Understanding the role of autoencoders for stiff dynamical systems using information theory
Vijayamanikandan Vijayarangan, Harshavardhana A. Uranakara, Francisco E. Hernández-Pérez, Hong G. Im
TL;DR
This paper investigates how autoencoders (AEs) paired with neural ODEs (NODEs) can alleviate stiffness in stiff dynamical systems by forming a smooth, low-dimensional latent manifold. Using an information-theoretic framework based on mutual information and Renyi entropy, it analyzes encoder/decoder information flow and identifies two training phases (fitting and compression) that drive the latent representation toward minimal sufficient statistics. The results with a H$_2$-air batch reactor show that deeper latent spaces (e.g., $N_L>4$) satisfy data-processing inequalities and yield smoother latent dynamics, attributed to disentanglement and better mode mixing, which transforms rare events in physical space into more probable latent events. The findings provide a principled basis for selecting latent dimensions and explain why dynamics-informed training enhances ROM fidelity and computational efficiency for stiff chemical kinetics.
Abstract
Using the information theory, this study provides insights into how the construction of latent space of autoencoder (AE) using deep neural network (DNN) training finds a smooth low-dimensional manifold in the stiff dynamical system.
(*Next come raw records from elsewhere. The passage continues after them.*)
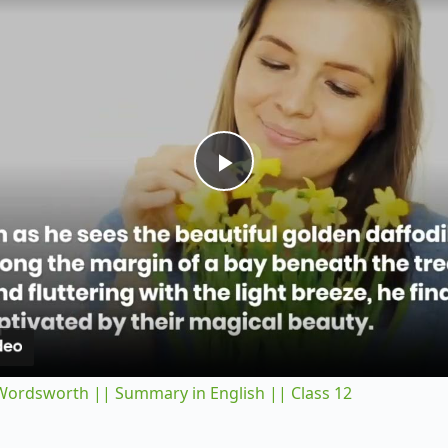
P
l
a
y
 Wordsworth || Summary in English || Class 12
V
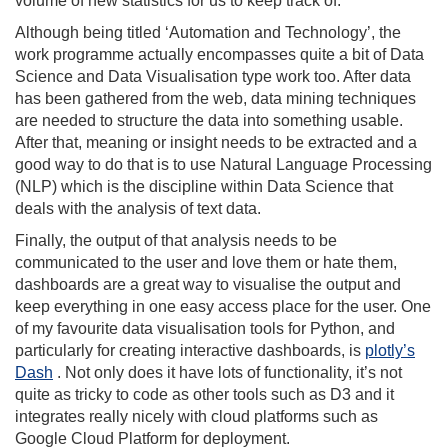
volume of new statistics for us to keep track of.
Although being titled ‘Automation and Technology’, the
work programme actually encompasses quite a bit of Data
Science and Data Visualisation type work too. After data
has been gathered from the web, data mining techniques
are needed to structure the data into something usable.
After that, meaning or insight needs to be extracted and a
good way to do that is to use Natural Language Processing
(NLP) which is the discipline within Data Science that
deals with the analysis of text data.
Finally, the output of that analysis needs to be
communicated to the user and love them or hate them,
dashboards are a great way to visualise the output and
keep everything in one easy access place for the user. One
of my favourite data visualisation tools for Python, and
particularly for creating interactive dashboards, is
plotly’s
Dash
. Not only does it have lots of functionality, it’s not
quite as tricky to code as other tools such as D3 and it
integrates really nicely with cloud platforms such as
Google Cloud Platform for deployment.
Our recent study [1] reported that an autoencoder (AE) combined with neural ODE (NODE) as a surrogate reduced order model (ROM) for the integration of stiff chemically reacting systems led to a significant reduction in the temporal stiffness, and the behavior was attributed to the identification of a slow invariant manifold by the nonlinear projection of the AE. The present work offers fundamental understanding of the mechanism by employing concepts from information theory and better mixing. The learning mechanism of both the encoder and decoder are explained by plotting the evolution of mutual information and identifying two different phases. Subsequently, the density distribution is plotted for the physical and latent variables, which shows the transformation of the \emph{rare event} in the physical space to a \emph{highly likely} (more probable) event in the latent space provided by the nonlinear autoencoder. Finally, the nonlinear transformation leading to density redistribution is explained using concepts from information theory and probability.